Gueule d’Hexagone 14/10/2012 à 10h12

Qu’est-ce qu’un étranger ? Réponse dans un village des Alpes

Elsa Fayner | Journaliste Rue89


L’instituteur de la classe unique de primaire va construire des maisons en carton avec sa classe à Saint-Paul-sur-Ubaye, en juin 2011 (Eléonore Henry de Frahan/Collectifargos.com)

(De Saint-Paul-sur-Ubaye) Ils ont quitté la Bretagne, Marseille ou l’Australie, changé de métier pour ce fond de vallée, Saint-Paul (Alpes-de-Haute-Provence), 220 habitants, dont certains n’ont jamais quitté leur village.

Les nouveaux venus deviennent-ils un jour d’« ici », ou restent-ils à jamais des « étrangers » ?

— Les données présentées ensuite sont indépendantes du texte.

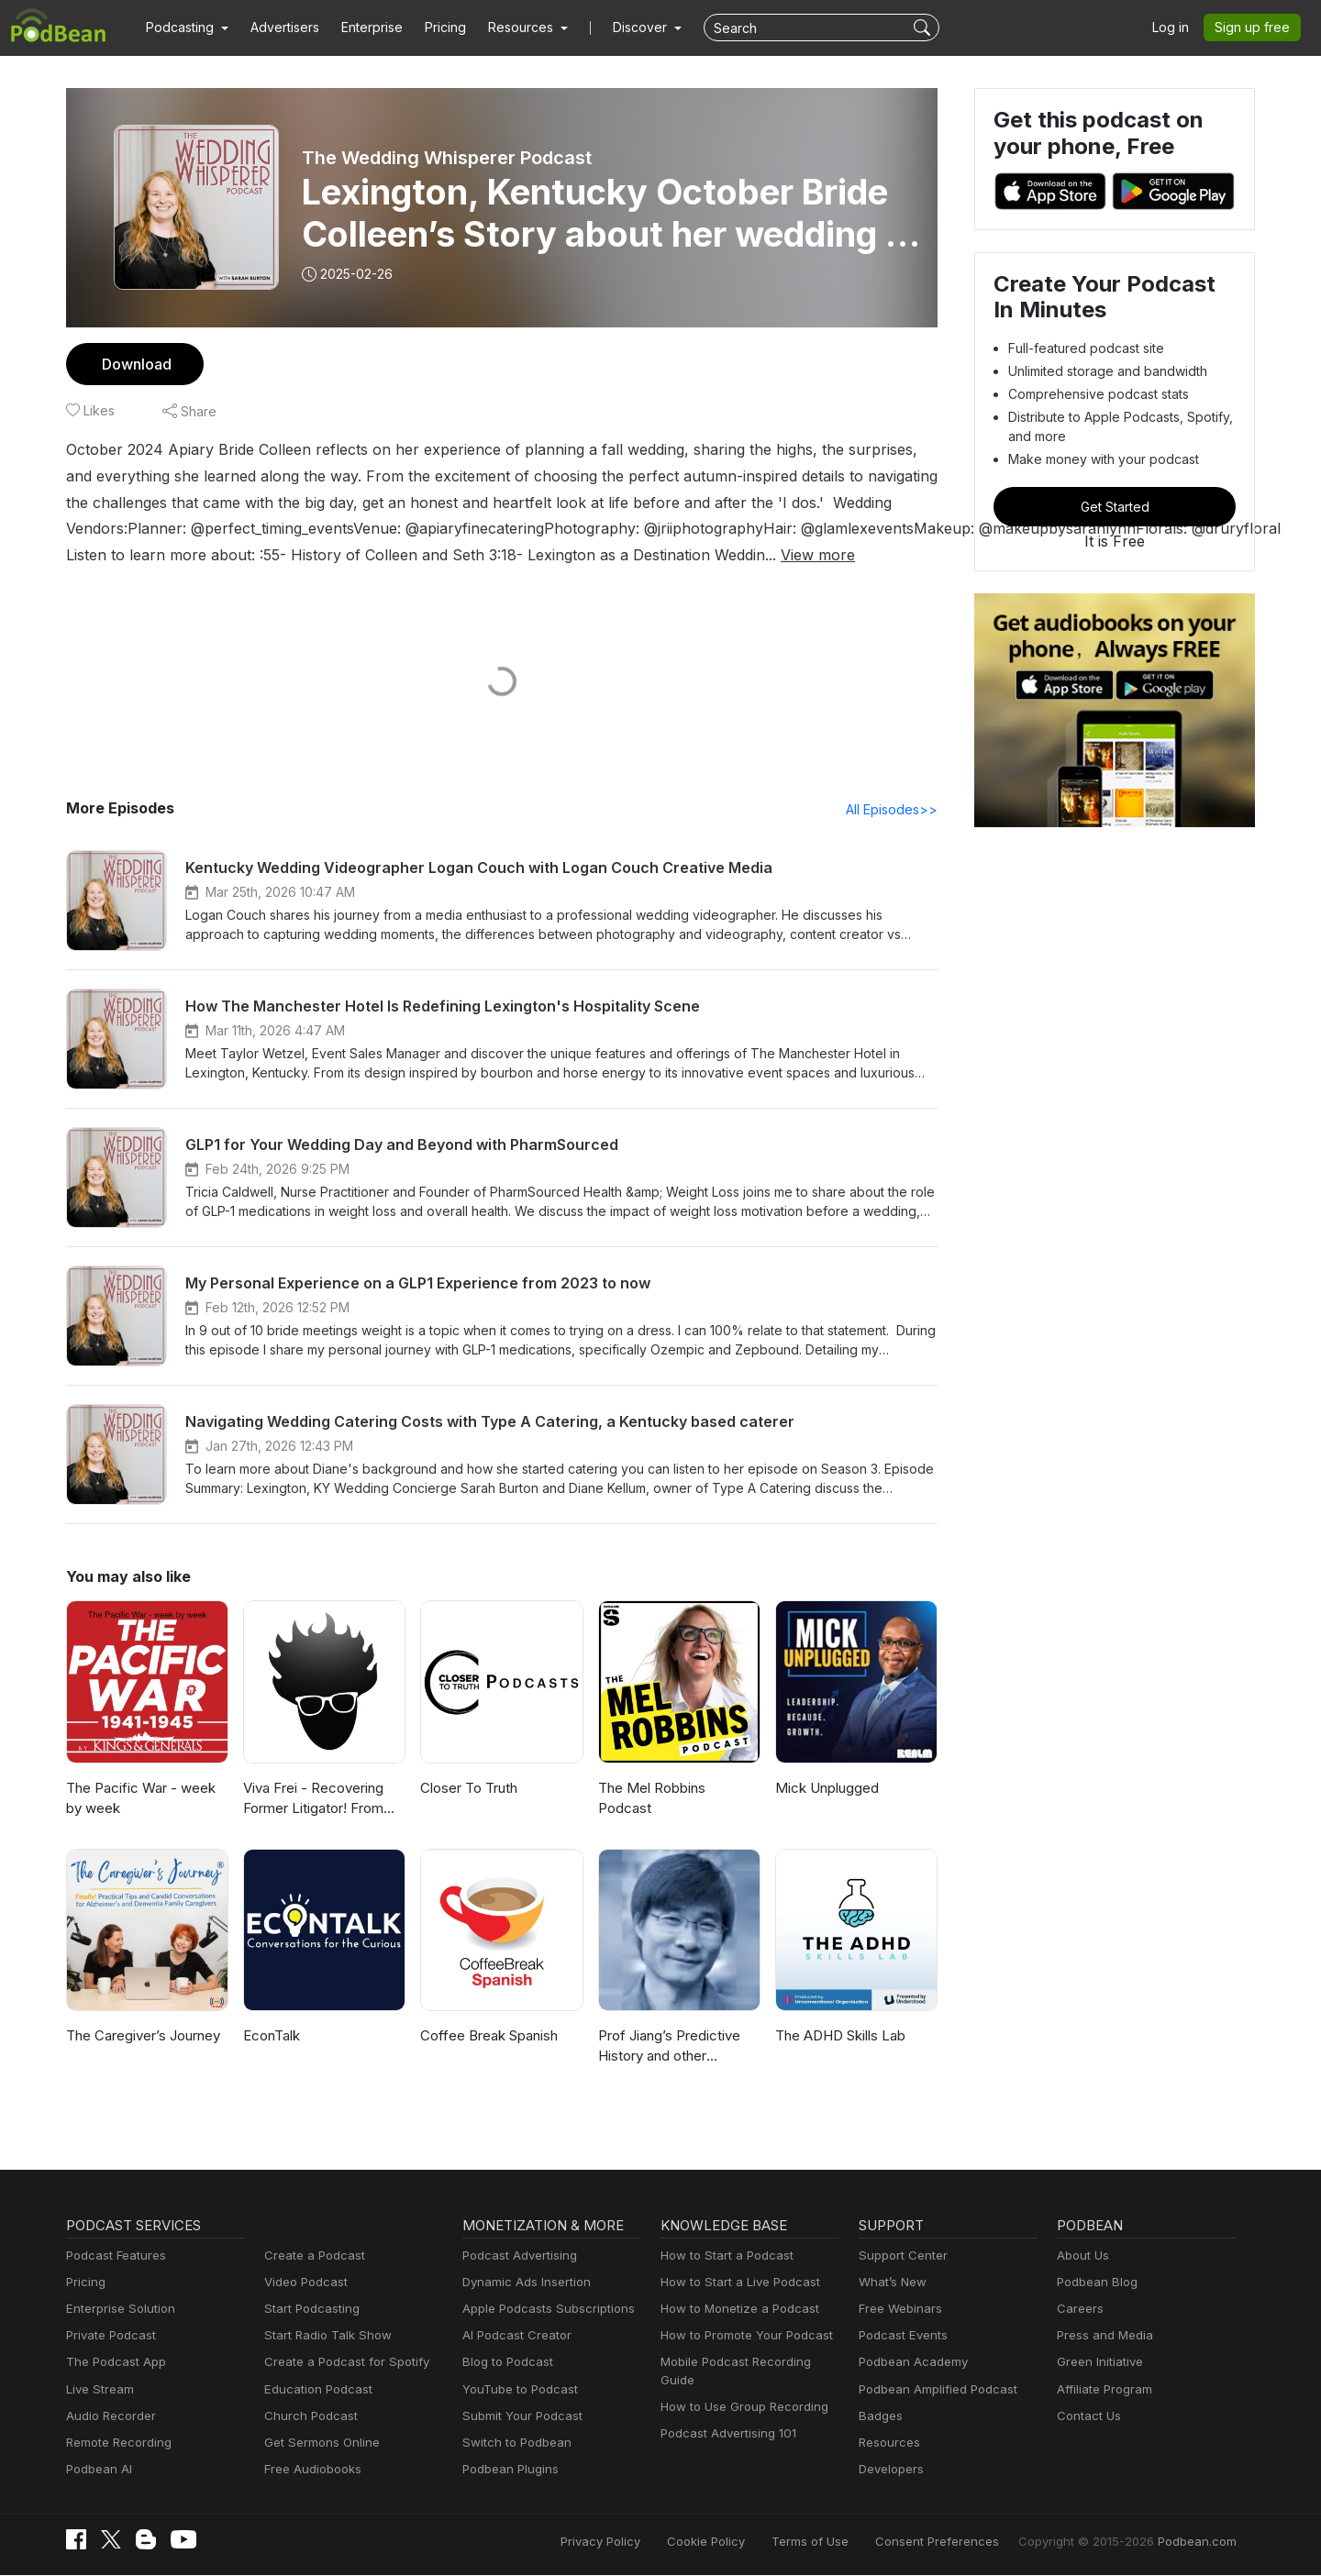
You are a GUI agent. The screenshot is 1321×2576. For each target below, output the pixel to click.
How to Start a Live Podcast (735, 2283)
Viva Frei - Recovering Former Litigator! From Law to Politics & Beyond (318, 1800)
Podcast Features (113, 2256)
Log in (1177, 27)
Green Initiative (1097, 2363)
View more (772, 554)
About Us (1081, 2256)
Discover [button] (622, 27)
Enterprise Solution (117, 2309)
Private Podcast (108, 2336)
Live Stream (98, 2390)
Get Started (1115, 506)
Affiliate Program (1101, 2390)
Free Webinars (898, 2309)
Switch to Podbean (512, 2443)
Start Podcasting (308, 2309)
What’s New (891, 2283)
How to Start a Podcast (722, 2256)
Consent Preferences (961, 2541)
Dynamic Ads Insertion (522, 2283)
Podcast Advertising (515, 2256)
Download (134, 363)
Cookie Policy (747, 2541)
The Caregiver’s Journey (141, 2036)
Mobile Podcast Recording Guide (749, 2363)
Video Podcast (303, 2283)
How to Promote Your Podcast (741, 2336)
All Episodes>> (895, 809)
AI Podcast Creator (513, 2336)
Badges (879, 2417)
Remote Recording (116, 2443)
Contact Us (1086, 2417)
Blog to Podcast (504, 2363)
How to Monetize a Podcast (734, 2309)
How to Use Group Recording (739, 2390)
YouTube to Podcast (516, 2390)
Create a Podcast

Chantal a acheté un gîte sur eBay

Le projet

Ce reportage de d’Elsa Fayner, responsable d’Eco89, est extrait du livre « Gueule d’Hexagone ». Pour le réaliser, six équipes, composées d’un rédacteur et d’un photographe, se sont rendues durant un mois dans six villes ou villages français : Sarcelles, Fos-sur-Mer, Charmes, Marseille, Plozévet et Saint-Paul-sur-Ubaye.

Le but de ce travail documentaire : réaliser un portrait d’une France qui se questionne sur son identité, ses valeurs, son avenir.

Symbole du village d’avant, un bar-tabac, tenu par Roger, ne fait plus tabac : l’indication a été rayée d’un trait net sur l’écriteau. Derrière Roger, lui-même derrière le bar, un panneau prévient : « horaires variables ».

Sur les cartes postales à vendre, les marmottes des années 80 font de l’œil aux écureuils jaunis. Ce bar, certains l’appellent encore « Radio mélèze », mais il n’est plus ce qu’il était.

Quand le gîte de La Souste a été repris, qu’une épicerie a ouvert en bas, qu’on y a servi le café gratuitement aux visiteurs, au soleil, sur la route la plus passante du hameau, « Radio mélèze » s’est remise à crépiter dans ces nouveaux locaux.

Le gîte est tenu par Jean-Luc et Chantal. Elle travaillait à Grenoble dans l’informatique, il était infirmier. Il est parti en préretraite, elle a démissionné. Pour chercher la montagne et un gîte à acheter sur eBay. C’est à Saint-Paul qu’ils ont atterri. Ils ne devaient pas passer le premier hiver, leur avait-on prédit. Les voilà ici depuis deux ans.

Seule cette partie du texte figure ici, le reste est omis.